Thames Frost Fair, 1683–84, by Thomas Wyke
Thames Frost Fair, 1683–84, by Thomas Wyke

It’s that time of year again. Grey skies, ice storms, hard freezes, frigid mornings and bitter nights. I’m not talking about the holidays—I’m talking about winter! The solstice is rapidly approaching, but for most of us, I think winter begins when the last of the colorful leaves has fallen and the world around us takes on the fragile white shell of frost.

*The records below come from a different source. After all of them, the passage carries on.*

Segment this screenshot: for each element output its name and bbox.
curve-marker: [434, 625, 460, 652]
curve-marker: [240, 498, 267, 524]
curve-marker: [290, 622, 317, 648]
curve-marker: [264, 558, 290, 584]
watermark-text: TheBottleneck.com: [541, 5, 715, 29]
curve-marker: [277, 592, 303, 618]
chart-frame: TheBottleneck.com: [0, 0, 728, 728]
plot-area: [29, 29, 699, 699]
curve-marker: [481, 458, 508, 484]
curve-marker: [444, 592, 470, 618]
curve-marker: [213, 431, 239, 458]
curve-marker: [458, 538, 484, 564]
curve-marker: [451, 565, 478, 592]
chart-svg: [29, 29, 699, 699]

I actually love winter (up to a point). I’m a January baby, and I always love it when nature celebrates my day with snow. As a kid, it was a point of pride any time the school district declared a snow day on my birthday. I’m fascinated by the crystalline structure of snowflakes, and any fairytale set in a snowy landscape has my riveted attention. Winter has a duality to it that I love: all at once, it’s beautiful and soft and barren and dangerous.

It is, beyond a doubt, a great time for stories.

When we were kids, we learned about the different types of conflict: man versus man, man versus self, man versus society, man versus technology, and man versus nature. Nowadays, we don’t read a lot of man versus nature. Tales set in the wilderness often morph into stories about finding the self in the landscape—journeys of self-discovery that happen only when we pare away the external things and find ourselves alone in the elements.

But the classic man versus nature story doesn’t involve the hipsterish, navel-gazing twist of really being a story about the self. (Though I suppose we could argue that most stories involve a conflict of man versus self, but that’s a topic for another blog post!) True conflict with nature strikes a note of fatalism and fear that can’t be recreated when writing exclusively about self-discovery.

When nature—particularly winter—marks us out for conflict, all we can hope to do is endure. We may discover new depths in our own character, but ultimately, the struggle is to fight back against nature using any tool at hand, including nature herself.

One such story that comes to mind for me is The Long Winter by Laura Ingalls Wilder. A seven-month winter besieges the frontier town in South Dakota where the Ingalls family has settled, and they have to find ways to survive without regular sources of food and fuel. As the darkness deepens, Laura and her family must twist hay into sticks to burn in their stove, and they must make do with less and less food. Finally, Laura’s future husband and another young man venture out into the snow in search of wheat to keep the town alive. This was always one of my favorites of the Little House books, not just because of love the details of historical life, but also because it demonstrates the tenacity Laura and her family showed regularly, just trying to survive.

Another collection of wintry tales I adore is The Frozen Thames by Helen Humphries, a collection of short (even tiny) stories set during the moments the Thames has frozen. From glimpses of the frost fairs to the story of Queen Matilda’s escape across the Thames from her cousin Stephen, these stories give glimpses of the magic we humans can make when the winter threatens to freeze us alive.

What are your favorite wintry reads? 

One thought on “The Weather Outside is Frightful…

  1. Funny, but I was just thinking about The Long Winter the other day. A friend who lives in North Dakota was saying they were on their second blizzard in a week, and I joked that She was going to have to do an Almanzo and ride out for some wheat if things didn’t change.
    😉
    Okay, it was a lame joke, but you raise a good point. Most stories do turn man vs nature into a self-exploration, because it’s all really about us in the end.